A cheerful, constant companion for millions of loyal listeners over more than 40 years, Steve Wright was one of the most popular personalities on Radio 1 before transferring that success to Radio 2.
Whether leading his high-energy posse on Radio 1 in the 1980s, hosting his Big Show on Radio 2 or playing some Sunday Love Songs, Wright was a giant of British radio. Listeners knew they could rely on him for a reassuringly friendly voice and feel-good company.
He was also a true radio pioneer. Putting a British spin on the American "zoo" format, he assembled a squad of upbeat sidekicks and whacky characters (who remembers the apoplectic Mr Angry and the rambling Sid the Manager?), and made sure every listener felt like part of his club.
Then there were regular features like his factoids and serious jockin' (no G) plus fixtures like celebrity interviews and non-stop oldies, as well as the innovative sound effects and jingles that made sure his shows never sounded dull.
Born in south London, Wright started out working in the BBC record library before joining local radio, co-hosting a show called Read and Wright with fellow future Radio 1 DJ Mike Read.

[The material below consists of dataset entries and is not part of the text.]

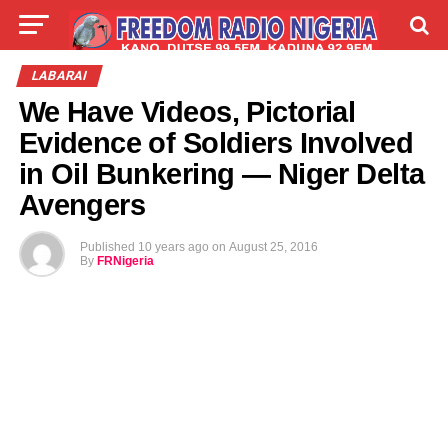
LIVE
LABARAI
SHIRYE-SHIRYE
LABARAI
We Have Videos, Pictorial
TALLA
ABOUT
Evidence of Soldiers Involved
in Oil Bunkering — Niger Delta
Avengers
Published
10 years ago
on
August 25, 2016
By
FRNigeria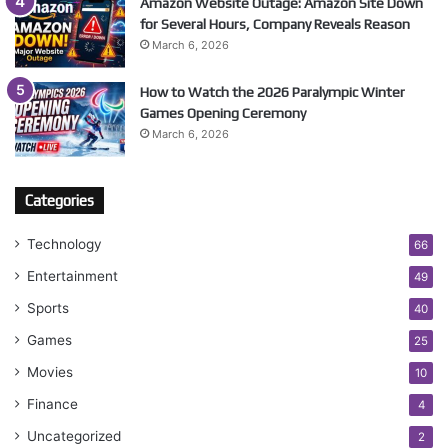
Amazon Website Outage: Amazon Site Down
for Several Hours, Company Reveals Reason
March 6, 2026
How to Watch the 2026 Paralympic Winter
Games Opening Ceremony
March 6, 2026
Categories
Technology
66
Entertainment
49
Sports
40
Games
25
Movies
10
Finance
4
Uncategorized
2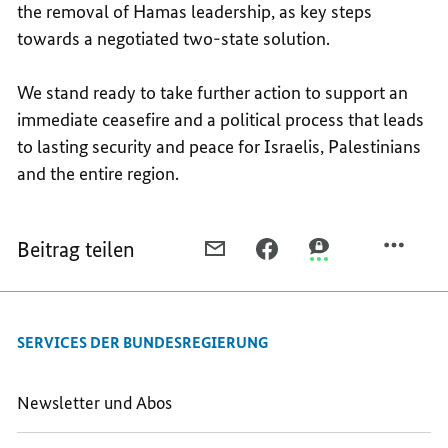
the removal of Hamas leadership, as key steps
towards a negotiated two-state solution.
We stand ready to take further action to support an
immediate ceasefire and a political process that leads
to lasting security and peace for Israelis, Palestinians
and the entire region.
Beitrag teilen
PER
PER
PER
E-
FACEBOOK
THREEMA
MAIL
TEILEN,
TEILEN,
TEILEN,
E3
E3
SERVICES DER BUNDESREGIERUNG
E3
LEADERS’
LEADERS’
LEADERS’
DECLARATION
DECLARATION
DECLARATION
ON
ON
Newsletter und Abos
ON
THE
THE
THE
SITUATION
SITUATION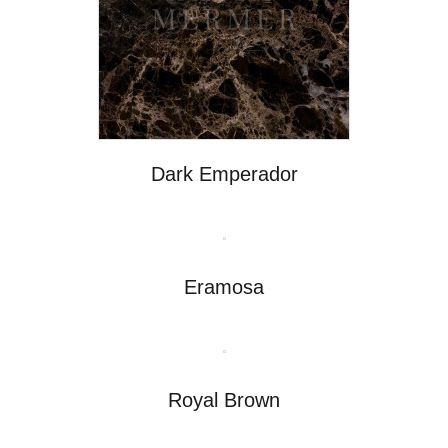
Dark Emperador
Eramosa
Royal Brown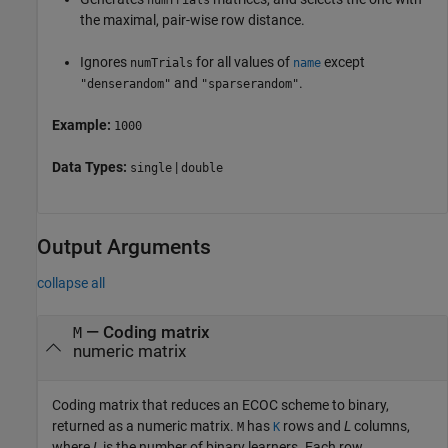
numTrials
the maximal, pair-wise row distance.
Ignores
for all values of
except
numTrials
name
and
.
"denserandom"
"sparserandom"
Example:
1000
Data Types:
|
single
double
Output Arguments
collapse all
— Coding matrix
M
numeric matrix
Coding matrix that reduces an ECOC scheme to binary,
returned as a numeric matrix.
has
rows and
L
columns,
M
K
where
L
is the number of binary learners. Each row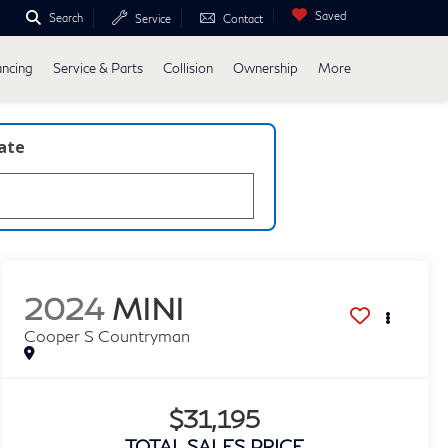
Saved
Search
Service
Contact
ancing
Service & Parts
Collision
Ownership
More
late
2024
MINI
Cooper S Countryman
$31,195
TOTAL SALES PRICE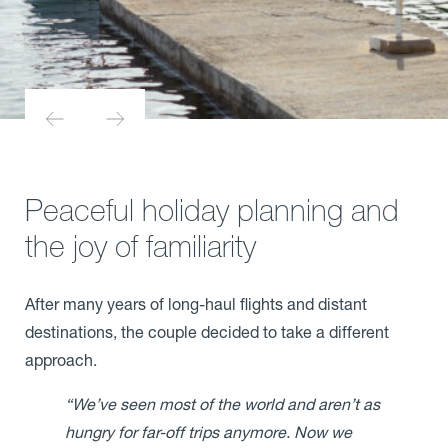
Peaceful holiday planning and
the joy of familiarity
After many years of long-haul flights and distant
destinations, the couple decided to take a different
approach.
“We’ve seen most of the world and aren’t as
hungry for far-off trips anymore. Now we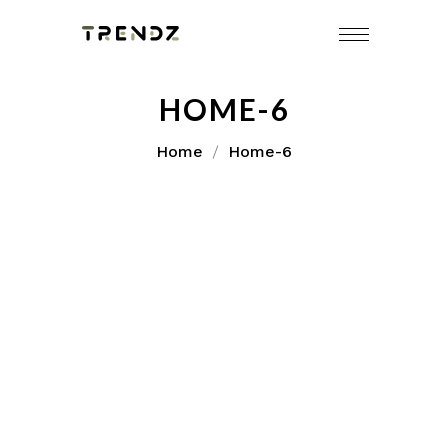
HOME-6
Home
Home-6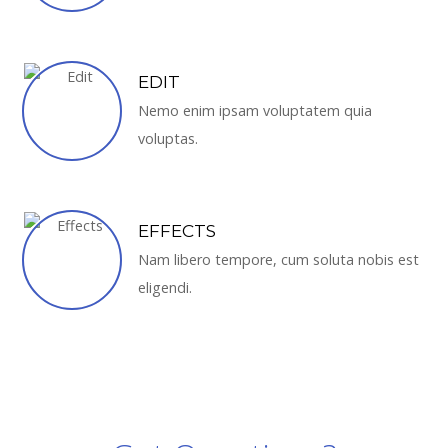
EDIT
Nemo enim ipsam voluptatem quia
voluptas.
EFFECTS
Nam libero tempore, cum soluta nobis est
eligendi.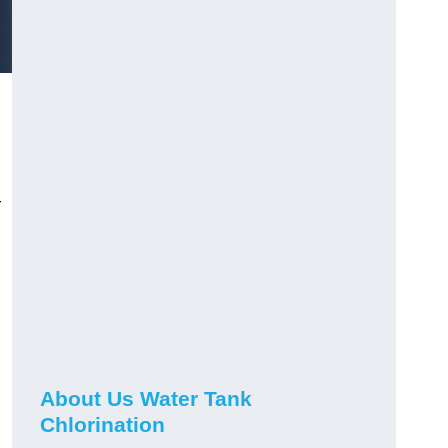
r
About Us Water Tank
Chlorination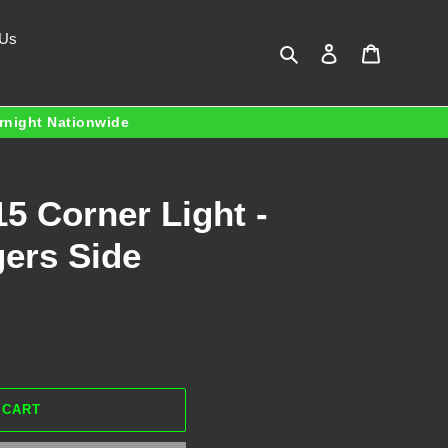
 Us
Search
Log in
Cart
ernight Nationwide
5 Corner Light -
gers Side
 CART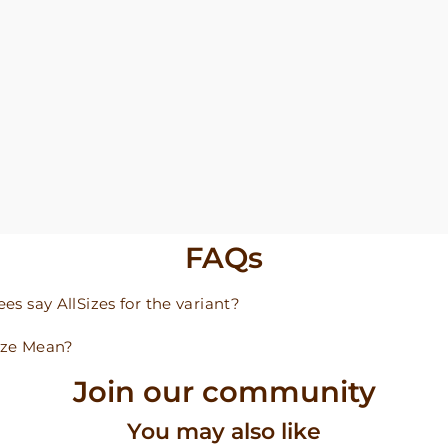
FAQs
s say AllSizes for the variant?
ize Mean?
Join our community
You may also like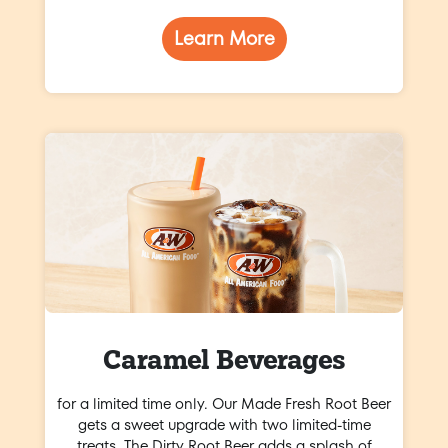
Learn More
Caramel Beverages
for a limited time only. Our Made Fresh Root Beer
gets a sweet upgrade with two limited-time
treats. The Dirty Root Beer adds a splash of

Like many other broadcasters, Wright was given a break by commercial station Radio Luxembourg before being recruited by Radio 1 in 1980 as one of a wave of fresh new DJs.
Initially put in a Saturday slot, the following year he graduated to the weekday afternoon show, which he would make his own until 1993.
During a turbulent time for the station as many of the older DJs were controversially axed, he was moved to the breakfast show from 1994 but resigned the following year, citing the "challenge" of the flagship slot.
After a brief spell on commercial station Talk Radio, he joined Radio 2 in 1996, when that station was trying to attract a new audience.
While he preserved his trademark energetic style, he did tone it down a little for the older listeners. When Radio 2 controller Jim Moir recruited him, he jokingly told him: "Whatever you do, Wrighty, don't frighten the horses."
Wright was initially on Radio 2 on Saturday mornings before resurrecting Steve Wright in the Afternoon on the station in 1999.
"It was three hours of relentless energy," fellow Radio 2 host Jeremy Vine said in a tribute on Tuesday.
"He would come in at 09.00 or 10.00 in the morning every single day, five days a week, and all of us, maybe just a bit younger than him, would just watch in wonder at what he did."
American radio research
Wright put a huge amount of work into crafting the elements of his show. "It was driven by this obsession that he had, this passion for radio," Vine said.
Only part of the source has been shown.